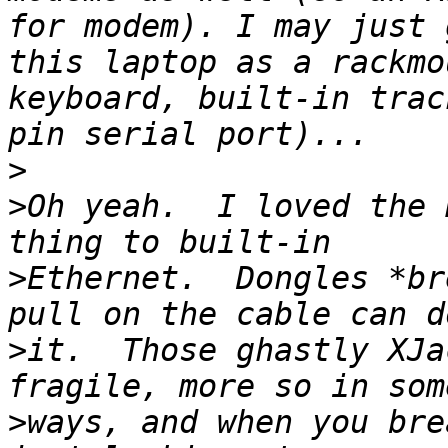
for modem). I may just 
this laptop as a rackmo
keyboard, built-in trac
>
>
Oh yeah.  I loved the 
>
Ethernet.  Dongles *br
>
it.  Those ghastly XJa
>
ways, and when you bre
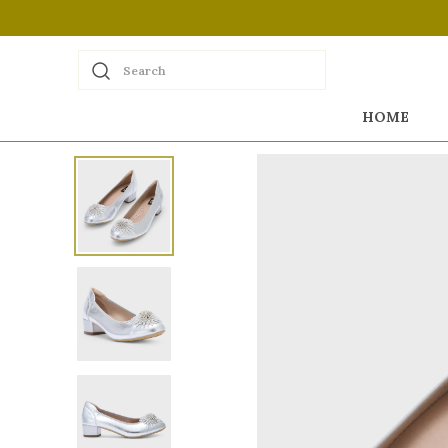
Search
HOME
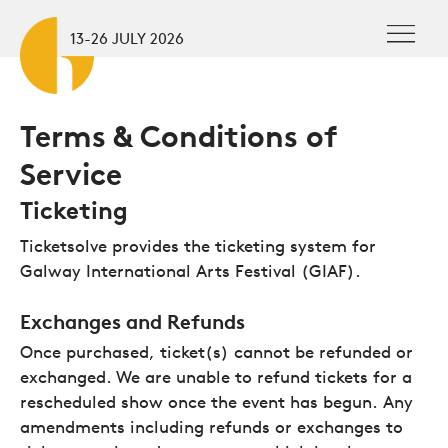
Skip to main content
To
13-26 JULY 2026
Terms & Conditions of
Service
Ticketing
Ticketsolve provides the ticketing system for
Galway International Arts Festival (GIAF).
Exchanges and Refunds
Once purchased, ticket(s) cannot be refunded or
exchanged. We are unable to refund tickets for a
rescheduled show once the event has begun. Any
amendments including refunds or exchanges to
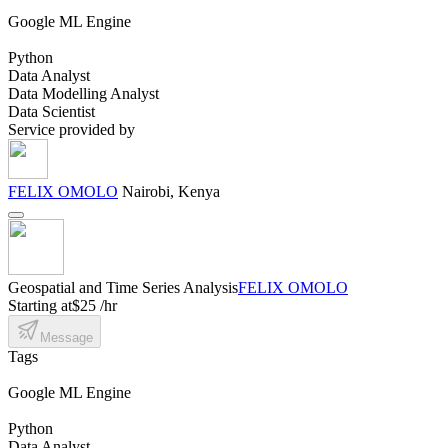
Google ML Engine
Python
Data Analyst
Data Modelling Analyst
Data Scientist
Service provided by
FELIX OMOLO
Nairobi, Kenya
Geospatial and Time Series Analysis
FELIX OMOLO
Starting at
$25 /hr
Message
Tags
Google ML Engine
Python
Data Analyst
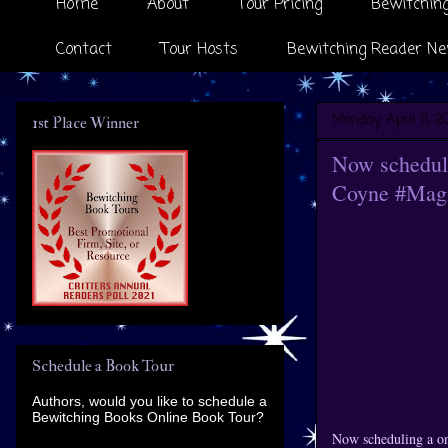
Home
About
Tour Pricing
Bewitching
Contact
Tour Hosts
Bewitching Reader Ne
Monday, April 11, 2
1st Place Winner
Now scheduli
Coyne #Magi
Schedule a Book Tour
Authors, would you like to schedule a
Bewitching Books Online Book Tour?
Now scheduling a o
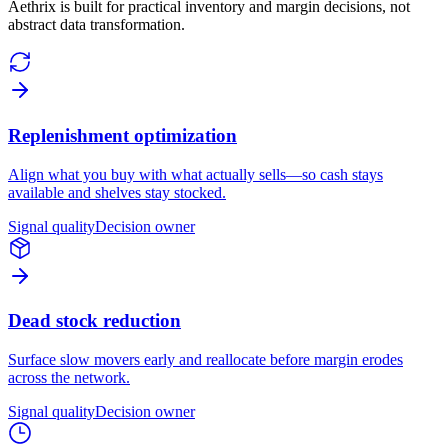
Aethrix is built for practical inventory and margin decisions, not
abstract data transformation.
Replenishment optimization
Align what you buy with what actually sells—so cash stays
available and shelves stay stocked.
Signal quality
Decision owner
Dead stock reduction
Surface slow movers early and reallocate before margin erodes
across the network.
Signal quality
Decision owner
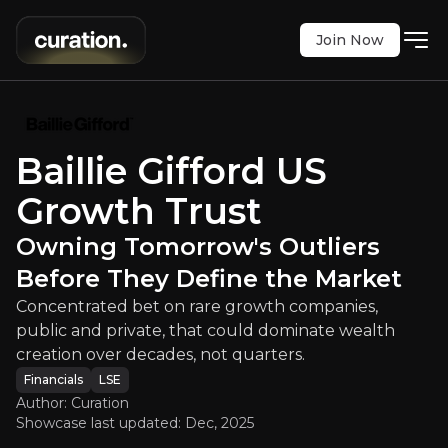
Join Now
ust
:
Owning Tomorrow's Outliers Be
on rare growth companies, public and private, tha
LSE
:
USA
Baillie Gifford US
$322.50
+3.20%
Growth Trust
Updated:
Dec 12, 2025
Financials
Bull & Bear Case
Owning Tomorrow's Outliers
Before They Define the Market
An overview of the main reasons to invest and the key r
Concentrated bet on rare growth companies,
public and private, that could dominate wealth
creation over decades, not quarters.
Bull Case
Financials
LSE
Author: Curation
Showcase last updated:
Dec, 2025
Private Access that's difficult to get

Exercise goal:
Give the number of lines that hold the word "Tomorrow" in these records, with nothing added.

Answer:
2